Project Multiversity – White Paper on multiple and intersectional discrimination presents research results

The final conference of the Project Multiversity – White Paper on multiple and intersectional discrimination took place on Monday 26 February in NOVA School of Law, Campus Campolide. Over the course of 18 months, the project carried out research with the aim of producing a scientifically based recommendation to level and harmonise anti-discrimination protection in Portugal, considering sequential, additive and intersectional multiple discrimination. The project was financed by EEA Grants, under the Conciliation and Gender Equality Programme, whose promoter is the Commission for Citizenship and Gender Equality. And it was promoted by NOVA School of Law in the context of the NOVA Knowledge Centre for Data-Driven Law.

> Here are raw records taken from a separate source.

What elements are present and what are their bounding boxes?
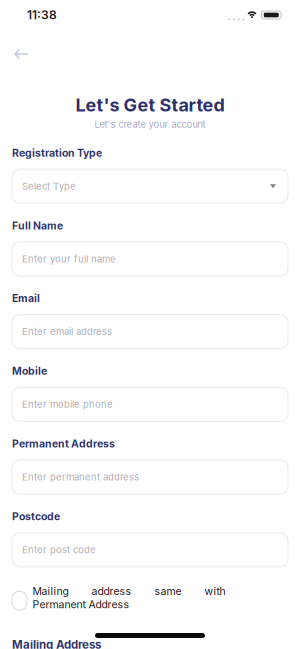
button[interactable]: Enter permanent address [12,460,288,494]
staticText: Mobile [12,365,47,377]
button[interactable]: Mailing [12,585,288,611]
staticText: Mailing [32,585,68,598]
staticText: Select Type [22,180,76,192]
staticText: same [154,585,182,598]
staticText: 11:38 [27,8,57,22]
button[interactable]: Select Type [12,169,288,203]
staticText: Enter post code [22,544,96,556]
staticText: with [204,585,226,598]
staticText: Enter email address [22,326,112,337]
staticText: Let's Get Started [76,94,224,116]
button[interactable]: Enter post code [12,533,288,567]
staticText: Enter mobile phone [22,399,113,410]
staticText: Mailing Address [12,638,101,649]
button[interactable]: Enter mobile phone [12,387,288,421]
button[interactable]: Enter email address [12,315,288,349]
staticText: Enter permanent address [22,471,139,483]
staticText: Postcode [12,510,60,523]
staticText: Registration Type [12,146,102,159]
button[interactable]: Back [0,49,29,59]
staticText: Permanent Address [12,437,115,450]
staticText: Enter your full name [22,253,116,265]
staticText: address [92,585,132,598]
button[interactable]: Enter your full name [12,242,288,276]
staticText: Permanent Address [32,598,130,611]
staticText: Let's create your account [94,119,206,130]
staticText: Email [12,292,40,305]
staticText: Full Name [12,219,63,232]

At the final conference, the researchers involved presented the methodology, the development of the research – coordinated by Professor Margarida Lima Rego and Professor Paulo Côrte-Real – and the results. Joana Brilhante and Miguel Vale de Almeida presented the social analysis of the results, while Maria João Resende and Veronica Corcodel presented the legal analysis of the research. The results have been published in “Multiversity: White Paper on multiple and intersectional discrimination”, which can be downloaded here.

To develop the project, the legal and institutional frameworks for anti-discrimination in different countries (Germany, Sweden, Greece and Norway) were analysed, with a special focus on the Norwegian experience through a partnership with Egalia, centre against discrimination in Norway. During the final conference, Lena Løvdal, a representative of Egalia who advised Multiversity, gave an overview of the situation in Norway on this issue. The final meeting of the project was also attended by the representative of the Norwegian Embassy in Portugal, Gerd Pettersen, Deputy Head of Mission.

Following the presentation of the results, proposals for a bill were presented to parliamentary groups.